According to him, overvoting checks on the 2023 presidential election showed that 4,457 polling units with a total of 2,317,129 PVCs collected were affected, adding that the figure exceeds the margin of lead of 1,807, 206 votes over the first runner declared by INEC, that is, Atiku Abubakar.
On the 39,546 polling units allegedly not accessible on IREV, Ofoedu disclosed that both the number of accredited voters (5,532,553) and the number of PVCs collected (23,119, 298) exceeded the margins of lead by far from the INEC-announced results (1,807,206 over Atiku and 2,693,193 over Obi).
Citing Rivers State as an example, the witness said: “From results on IREV portal, LP got 208,564 votes while APC got 118,999 votes in Rivers state as against 175,071 votes for LP and 231,591 votes for APC as announced by INEC.”
In Benue state for instance, he said in the court document that a final vote count of 281,426 votes for Obi and 258,683 votes for Tinubu were obtained after he added actual votes on the Form EC8As obtained from LP agents in the state.
He was of the view that there is no correlation between the results declared by the INEC Chairman and what is available on the IREV portal or CTC of Forms EC8As from the polling units as supplied by the electoral umpire.
At the proceedings on Thursday, he asked the court to adopt his statement on oath while admitting his evidence as Obi’s exhibits against the 2023 presidential election.
But before he spoke, the respondent’s counsel, Abubakar Mahmoud (SAN) for INEC, Chief Wole Olanipakun (SAN) for Tinubu and Shettima, and Lateef Fagbemi (SAN) for the APC, objected to the admissibility of the statement of the witness.
INEC, through its counsel, told the court that they had just been served with the statement of the witness and would need time to go through it.
“To be honest, I and my team are handicapped and do not know how to proceed.

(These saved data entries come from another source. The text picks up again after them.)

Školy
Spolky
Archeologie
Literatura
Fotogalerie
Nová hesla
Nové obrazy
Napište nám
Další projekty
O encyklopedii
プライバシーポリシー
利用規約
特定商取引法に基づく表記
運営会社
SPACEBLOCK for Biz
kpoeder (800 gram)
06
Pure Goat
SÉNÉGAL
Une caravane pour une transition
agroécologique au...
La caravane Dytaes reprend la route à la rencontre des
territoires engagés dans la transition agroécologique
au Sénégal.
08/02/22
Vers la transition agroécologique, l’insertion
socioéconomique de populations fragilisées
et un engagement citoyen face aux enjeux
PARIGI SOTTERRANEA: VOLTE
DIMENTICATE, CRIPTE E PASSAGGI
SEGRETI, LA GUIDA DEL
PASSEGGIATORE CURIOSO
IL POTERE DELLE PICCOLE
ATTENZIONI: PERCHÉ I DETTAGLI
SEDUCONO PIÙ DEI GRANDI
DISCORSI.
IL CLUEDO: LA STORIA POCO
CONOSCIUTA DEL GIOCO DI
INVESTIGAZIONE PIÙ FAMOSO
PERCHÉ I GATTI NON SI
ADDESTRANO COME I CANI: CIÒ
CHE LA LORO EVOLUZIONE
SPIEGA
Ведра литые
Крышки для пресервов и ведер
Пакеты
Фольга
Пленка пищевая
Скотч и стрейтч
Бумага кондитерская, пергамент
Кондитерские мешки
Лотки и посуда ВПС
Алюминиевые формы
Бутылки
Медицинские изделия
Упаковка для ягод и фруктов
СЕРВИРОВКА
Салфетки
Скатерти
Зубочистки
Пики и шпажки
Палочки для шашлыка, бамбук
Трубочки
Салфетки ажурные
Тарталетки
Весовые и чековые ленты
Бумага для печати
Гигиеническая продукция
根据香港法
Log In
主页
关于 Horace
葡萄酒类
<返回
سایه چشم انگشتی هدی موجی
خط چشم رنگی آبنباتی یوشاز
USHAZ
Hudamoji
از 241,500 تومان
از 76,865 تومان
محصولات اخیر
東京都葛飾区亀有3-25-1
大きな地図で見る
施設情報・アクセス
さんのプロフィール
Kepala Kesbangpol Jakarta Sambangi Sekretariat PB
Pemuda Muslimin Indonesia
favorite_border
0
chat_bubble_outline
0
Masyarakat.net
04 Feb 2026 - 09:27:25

It is an ambush,” he told the court, adding that if the petitioners would wish to continue, they should ask for a step down to allow the respondents to study the statement properly.
Olanipakun aligned himself with Mahmoud’s submission, saying, “We don’t mind taking the witness, but, in the alternative, he can be taken in evidence in chief today and cross-examined later”.

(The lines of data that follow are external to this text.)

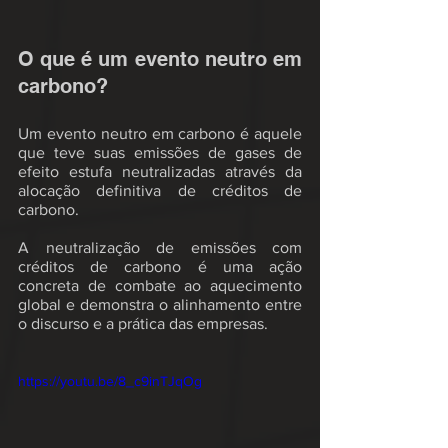
O que é um evento neutro em 
carbono?
Um evento neutro em carbono é aquele 
que teve suas emissões de gases de 
efeito estufa neutralizadas através da 
alocação definitiva de créditos de 
carbono.
A neutralização de emissões com 
créditos de carbono é uma ação 
concreta de combate ao aquecimento 
global e demonstra o alinhamento entre 
o discurso e a prática das empresas.
https://youtu.be/8_c9inTJqOg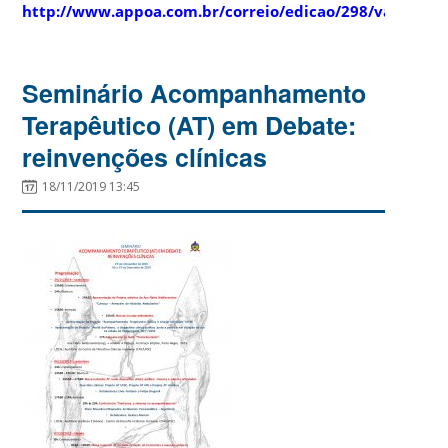
http://www.appoa.com.br/correio/edicao/298/vai_passa
Seminário Acompanhamento
Terapêutico (AT) em Debate:
reinvenções clínicas
18/11/2019 13:45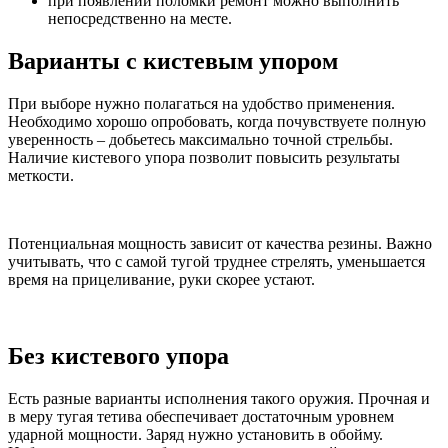
при появлении поломки ремонт можно выполнить
непосредственно на месте.
Варианты с кистевым упором
При выборе нужно полагаться на удобство применения.
Необходимо хорошо опробовать, когда почувствуете полную
уверенность – добьетесь максимально точной стрельбы.
Наличие кистевого упора позволит повысить результаты
меткости.
Потенциальная мощность зависит от качества резины. Важно
учитывать, что с самой тугой труднее стрелять, уменьшается
время на прицеливание, руки скорее устают.
Без кистевого упора
Есть разные варианты исполнения такого оружия. Прочная и
в меру тугая тетива обеспечивает достаточным уровнем
ударной мощности. Заряд нужно установить в обойму.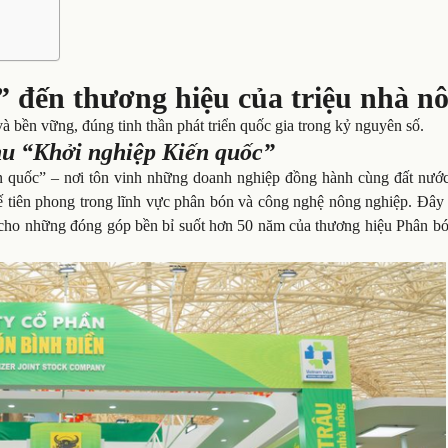
 đến thương hiệu của triệu nhà n
bền vững, đúng tinh thần phát triển quốc gia trong kỷ nguyên số.
hu “Khởi nghiệp Kiến quốc”
 quốc” – nơi tôn vinh những doanh nghiệp đồng hành cùng đất nước
thế tiên phong trong lĩnh vực phân bón và công nghệ nông nghiệp. Đâ
ng cho những đóng góp bền bỉ suốt hơn 50 năm của thương hiệu Phân b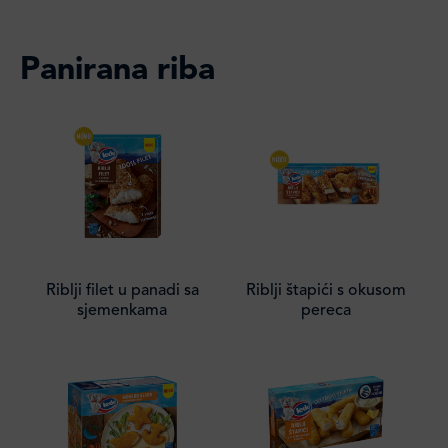
Panirana riba
Riblji filet u panadi sa
Riblji štapići s okusom
sjemenkama
pereca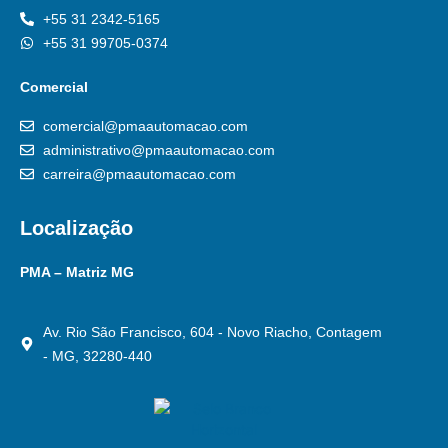
+55 31 2342-5165
+55 31 99705-0374
Comercial
comercial@pmaautomacao.com
administrativo@pmaautomacao.com
carreira@pmaautomacao.com
Localização
PMA – Matriz MG
Av. Rio São Francisco, 604 - Novo Riacho, Contagem
- MG, 32280-440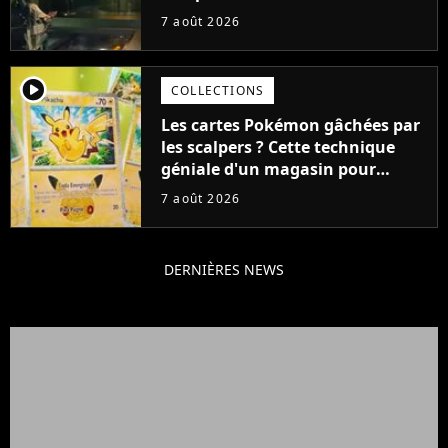
aurait pu être encore pire à
7 août 2026
cause de son acteur
player2
COLLECTIONS
Les cartes Pokémon gâchées par
les scalpers ? Cette technique
géniale d'un magasin pour
ruiner les revendeurs
7 août 2026
DERNIÈRES NEWS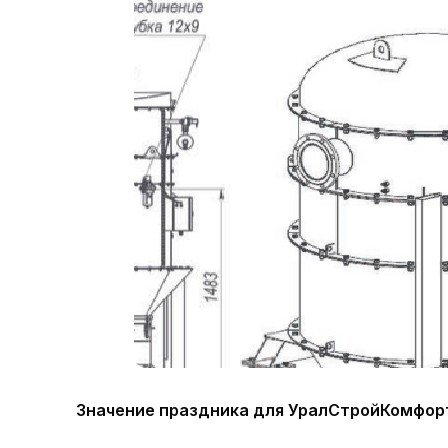
Значение праздника для УралСтройКомфор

Fagbemi also told the court that they were also served with the statement Thursday morning, which aligned with the submission of Olanipakun.
The petitioners’ counsel apologised for serving the respondents late but told the court that they obtained the subpoena on Wednesday and requested that the witness be allowed to adopt his evidence in chief while the court determines whether or not cross-examination will be done later.
All the respondents objected to the adoption of the statement of the witness and the documents sought to be tendered and reserved their responses until their final written addresses.
They also objected to both the subpoena and the engagement letter and reserved their responses for the final address stage.
Fagbemi, for the APC, objected to the subpoena and not to the letter.
However, the court admitted all the documents tendered in evidence, marked them as exhibits, and reserved its ruling until the day of judgement in the petition.
The petitioners’ 5th witness (PW 5), Lummie Edevbie, from Arise News Television, was called and was led in evidence by the petitioners’ counsel.
The petitioners tendered in evidence through the witness a flash drive containing the video of the speech by the INEC Chairman, Prof. Mahmood Yakubu, at the Chatham House, where he spoke about the elections, giving assurances on the potency of the Bimodal Voter Accreditation System (BVAS) machine and the IReV portals ahead of the general elections.
The respondents objected to the video being played but the court noted their assertion but ordered that it be played.
However, the five-man panel of the court led by Justice Hassan Tsammani, adjourned until tomorrow, Friday, June 16, for the witness’s cross-examination and additional petition hearings.